Deprem sonucunda yapılaşma ve çevre için nelerin yapılması, ne tür önlemlerin alınması gerektiği konusunda kamu kurumlarınca strateji ve eylem planları oluşturulduğu anımsatıldı, geçen 22 yılda olası deprem zararlarını azaltma çalışmalarının kurumların kendiliğinden yaptığı çalışmalardan öteye gidemediği belirtildi. Açıklama, şöyle:
“AFAD VE TBMM’NİN HAZIRLADIĞI TEDBİR RAPORLARI HAYATA GEÇİRİLMEDİ”

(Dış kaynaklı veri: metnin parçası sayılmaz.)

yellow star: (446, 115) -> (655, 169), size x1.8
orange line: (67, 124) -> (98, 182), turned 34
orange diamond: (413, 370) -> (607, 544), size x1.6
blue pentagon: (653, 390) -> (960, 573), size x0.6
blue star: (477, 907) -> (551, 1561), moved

AFAD’ın 2011 yılında yapmış olduğu geniş tabanlı bir çalışma ile hazırlanan Ulusal Deprem Stratejisi ve Eylem Planı (UDSEP) kapsamında, büyük çoğunluğu 2017 tarihinde bitirilmek üzere 2023 yılında tamamlanması hedeflenen çalışmalar belirlenmişti. TBMM tarafından ‘Depreme Karşı Alınabilecek Önlemlerin ve Depremlerin Zararlarının En Aza İndirilmesi İçin Alınması Gereken Tedbirlerin Belirlenmesi Amacıyla’ oluşturulan Meclis Araştırması Komisyonu raporunda, yapılması gereken çalışmaların büyük oranda gerçekleştirilmediğini görüyoruz. UDSEP’e göre 2017 yılında tamamlanması öngörülen bina envanteri çalışması tamamlanamamış, dahası resmî kurumlar hariç başlanamamıştır. Bu binaların tespiti ne yazık ki deprem tarafından son derece ağır bedeller karşılığı yapılmaktadır.

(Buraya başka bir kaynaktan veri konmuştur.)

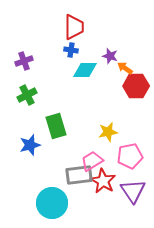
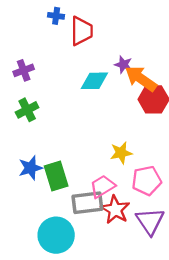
blue cross: (71, 50) -> (56, 16), moved
orange arrow: (125, 68) -> (141, 79), size x1.8
green rectangle: (56, 126) -> (56, 176), moved

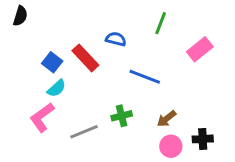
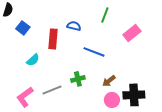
red rectangle: (85, 58) -> (53, 39), turned 48
blue square: (52, 62) -> (23, 28), moved
pink L-shape: (42, 117) -> (25, 97), moved
black cross: (203, 139) -> (134, 95), size x1.5

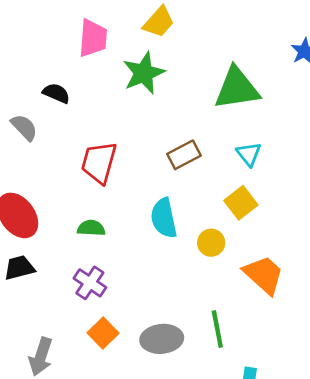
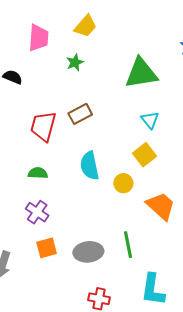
green star: (144, 73) -> (75, 62), size x0.6
brown rectangle: (184, 155) -> (80, 114), moved
orange square: (103, 333) -> (47, 248), turned 30

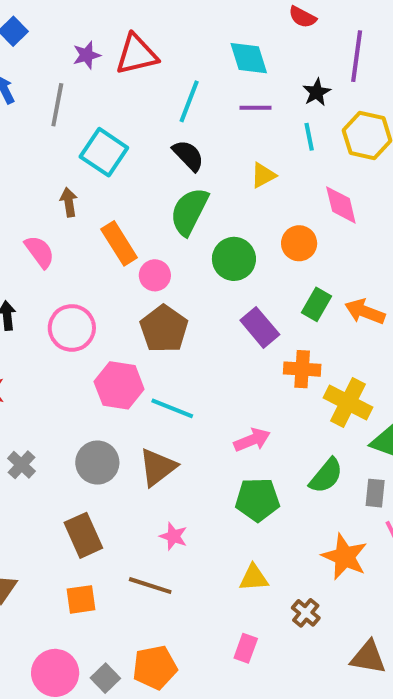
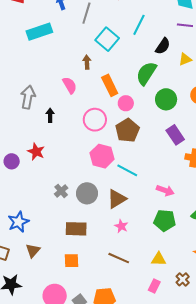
cyan line: (189, 101) -> (139, 25), moved
black semicircle: (188, 155) -> (163, 46), moved, turned 72
pink circle: (72, 328) -> (95, 120), moved
pink arrow: (252, 440) -> (165, 190), turned 36
gray cross: (21, 465) -> (61, 191), moved
brown rectangle: (83, 535) -> (76, 229), turned -70
pink star: (173, 536) -> (121, 226), moved
brown line: (150, 586) -> (119, 258), moved
pink rectangle: (246, 648) -> (154, 286), moved

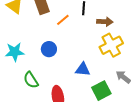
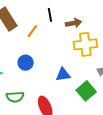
yellow cross: (111, 45) -> (85, 44), turned 35
green semicircle: (31, 80) -> (15, 97), turned -48

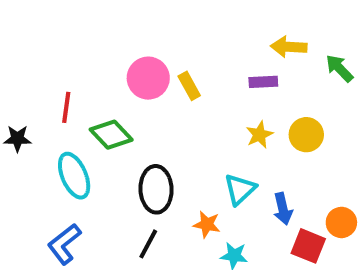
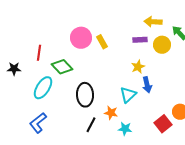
yellow circle: (306, 135) -> (162, 45), moved
cyan ellipse: (74, 176) -> (43, 88), turned 55
blue arrow: (283, 209) -> (147, 85), moved
black line: (148, 244) -> (91, 125), moved
red square: (308, 246) -> (163, 124), turned 30

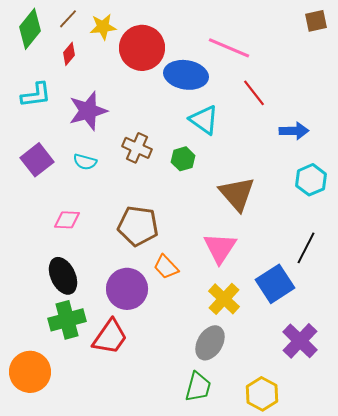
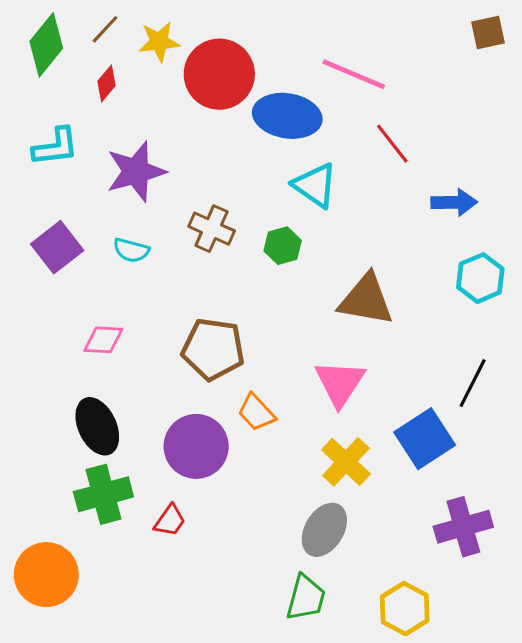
brown triangle: (237, 194) -> (366, 300), turned -39
red trapezoid: (110, 337) -> (170, 521), size x0.6
purple cross: (300, 341) -> (463, 527), turned 30

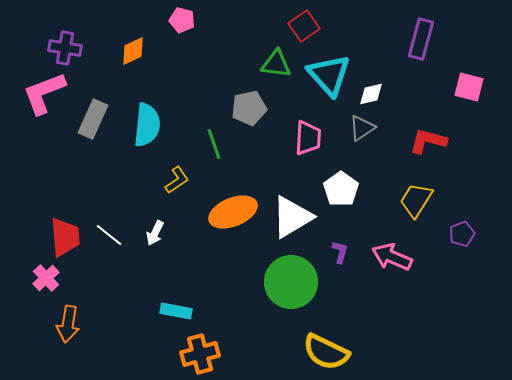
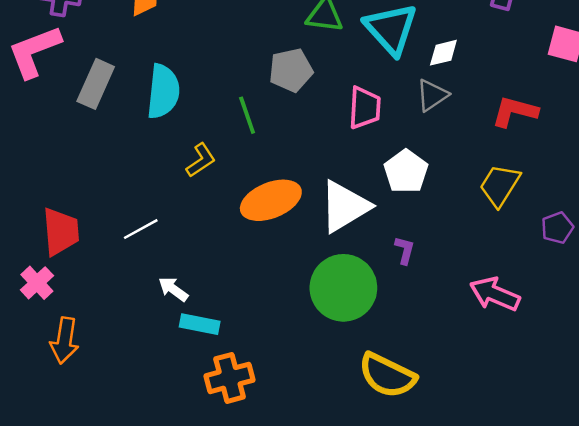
white arrow: (155, 233) -> (173, 289), moved, turned 100
white line: (109, 235) -> (141, 229), moved, turned -68
pink arrow: (392, 257) -> (495, 294), moved

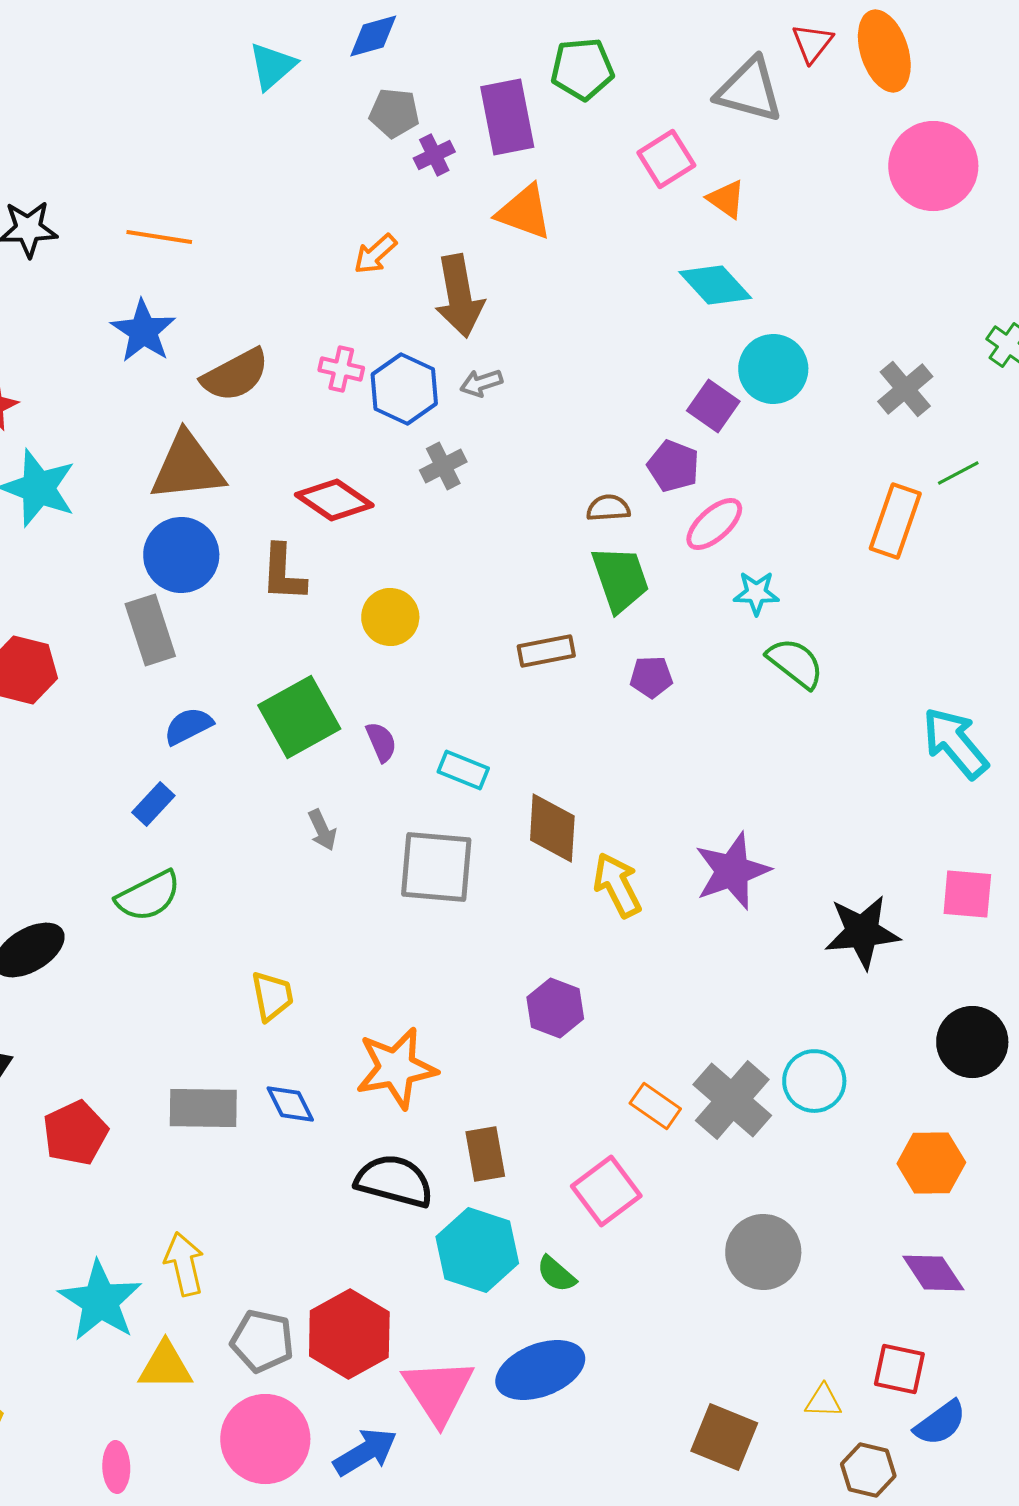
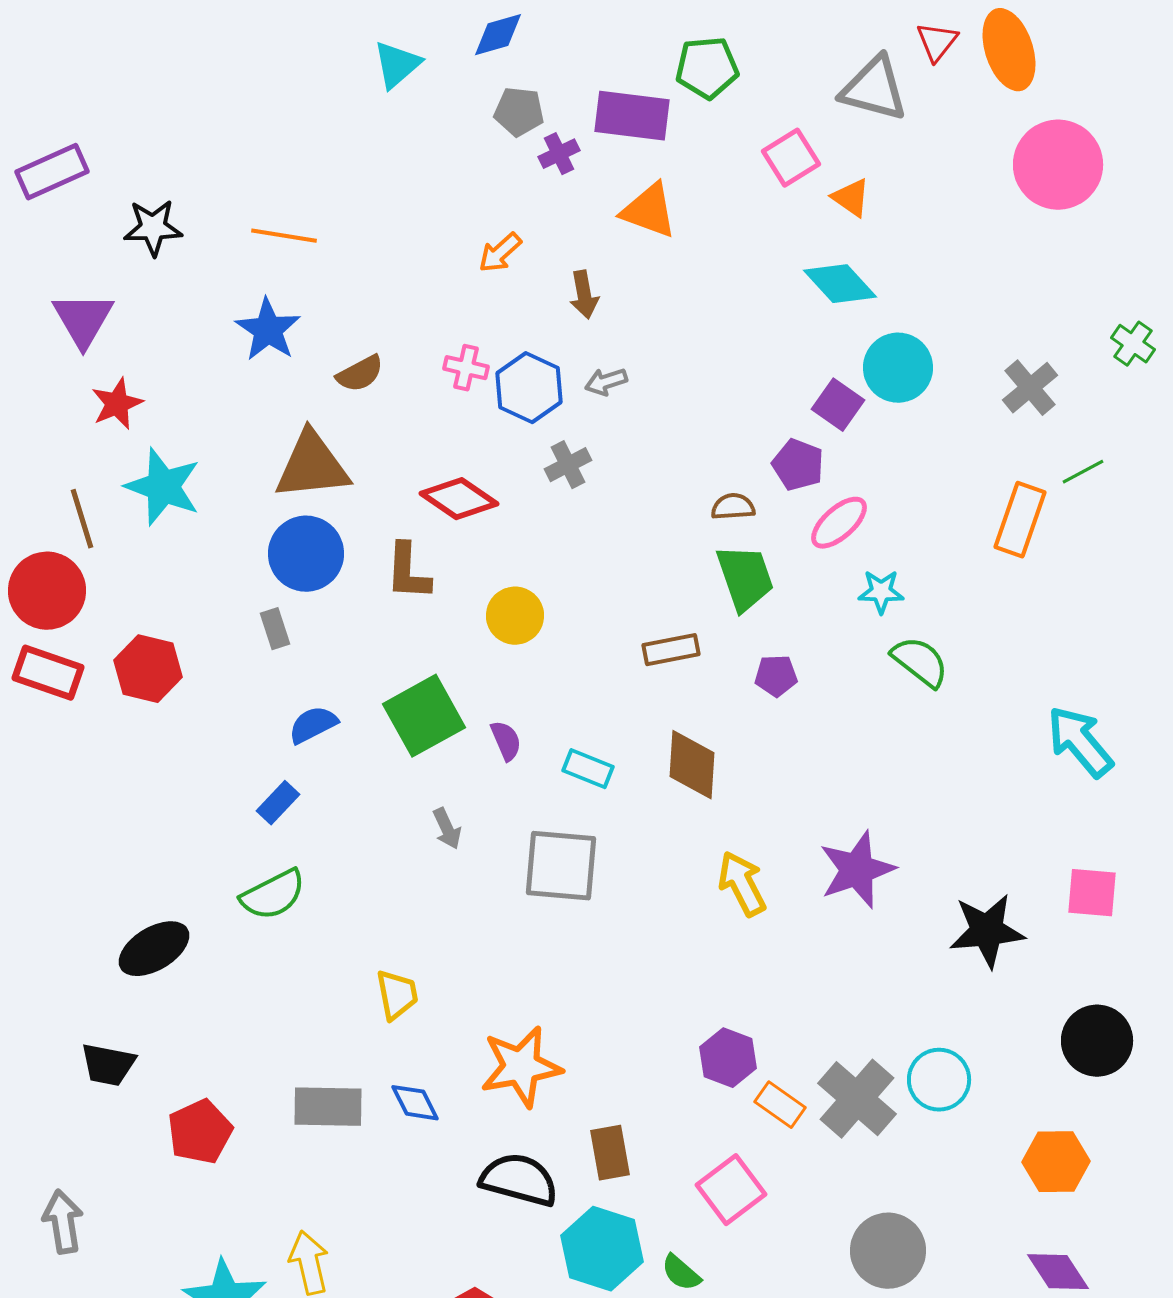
purple rectangle: (507, 117) -> (632, 116), turned -72
brown arrow: (459, 296) -> (584, 295), size x0.6
brown semicircle: (235, 375) -> (360, 374), size x0.7
gray rectangle: (150, 630) -> (275, 629), size x0.6
brown diamond: (552, 828) -> (692, 765), moved
purple hexagon: (555, 1008) -> (728, 1058), moved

KANAL İSTANBUL PROJESİ BÜYÜK BİR BİLİNMEZLİKTİR
Gerek kanalın kendi yapısı ve Kanal İstanbul kapsamındaki mühendislik yapılarının deprem riskleri açısından konu ele alındığında, deprem riski çok yüksek olan bu kentin Avrupa yakasını ikiye bölmenin yaratacağı açmazlar karar vericiler tarafından göz ardı edilmektedir. Mevcut durumda bile deprem toplanma alanları, ulaşım güzergâhları yok edilen bir kentin afet müdahale olanakları adeta engellenirken, bölünmüş bir kentin deprem sonrasında nasıl tepki vereceği de büyük bir bilinmezliktir.
İYİ NİYETLİ BEYANLAR YAPI YASASI İLE NASIL GERÇEKLEŞTİRİLECEK?
Yapı denetimi konusunda, AFAD Eylem Planı’nın gerekçesinde; ‘Yapı Denetim Yasasının bir bileşeni ve içerisinde müteahhitlik sektörü ile ilgili düzenlemelerin olacağı Yapı Yasası’nın çıkarılması depremle mücadelede önemli bir aşamadır. Böylelikle Kentsel Dönüşüm Yasası’nın deprem odaklı olarak düzenlenmesi de sağlanabilecektir. Yapı Denetim sisteminin etkin bir şekilde uygulanması sağlanacaktır’ denilmektedir. Bu iyi niyetli beyanların Yapı Yasası ile nasıl gerçekleştirileceği bilinmemektedir.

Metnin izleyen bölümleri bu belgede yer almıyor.